Eurozone inflation falls to ECB’s 2% target as price pressures ease
- 2026-01-08 02:21:18
The breakdown of inflation highlights a familiar pattern. Services continued to record the strongest annual increase, at 3.4%, although this was slightly down from November.
Food, alcohol, and tobacco inflation edged higher to 2.6%, while non-energy industrial goods saw prices rise by just 0.4%.
Energy prices remained firmly in negative territory, falling 1.9% compared with a year earlier, a key factor behind the broader slowdown in headline inflation
ECB's policy in good place
With both headline and core inflation now stabilising, financial markets see limited scope for immediate action by the ECB.
According to the betting platform Polymarket, there is a 97% probability that interest rates will remain unchanged at the next Governing Council meeting in February.
The odds of a rate cut during 2026 stand at 45%, while a rate hike is seen as more unlikely, at 11%.
"The key takeaway is that price pressures are normalising after several turbulent years," said Professor Emeritus Joe Nellis, economic adviser at MHA, in an emailed comment.
“Headline and core inflation are now moving within a relatively narrow range, which suggests that the extreme volatility of the recent past is behind us, even if risks have not disappeared,” he added.

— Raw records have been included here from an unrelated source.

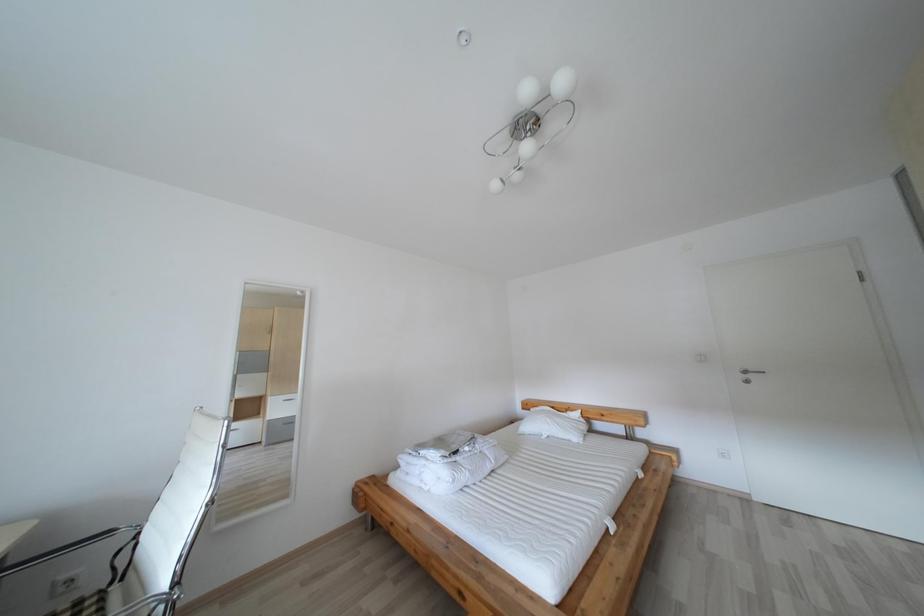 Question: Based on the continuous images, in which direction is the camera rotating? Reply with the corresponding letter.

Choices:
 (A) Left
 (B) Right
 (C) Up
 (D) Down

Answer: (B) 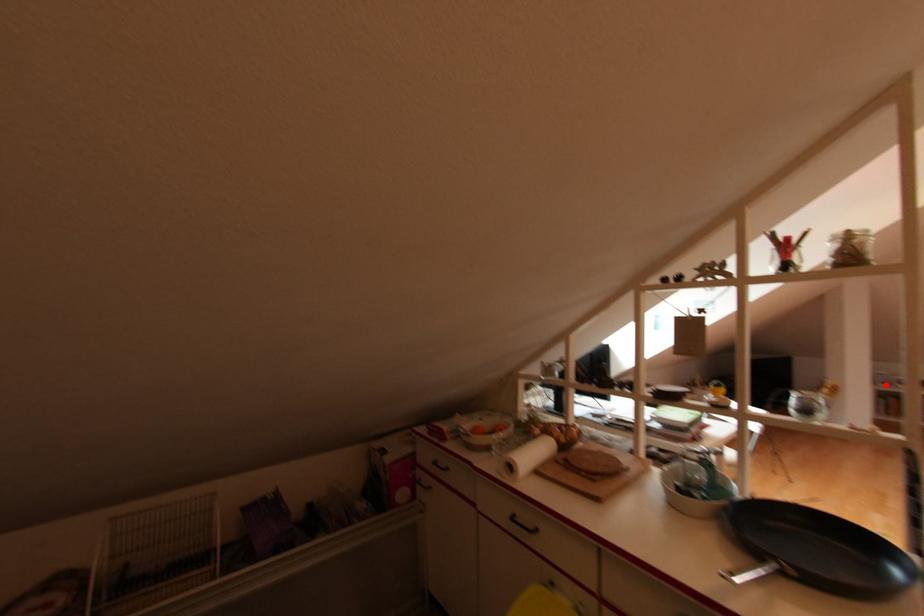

According to Nellis, caution is likely to remain the dominant theme.
“Policymakers are understandably wary of declaring victory too soon,” he said.
“Wage dynamics, shifts in global energy markets, and uneven demand across member states still pose risks to the outlook. The ECB is therefore more likely to keep borrowing costs steady unless there is a pronounced deterioration in economic conditions.”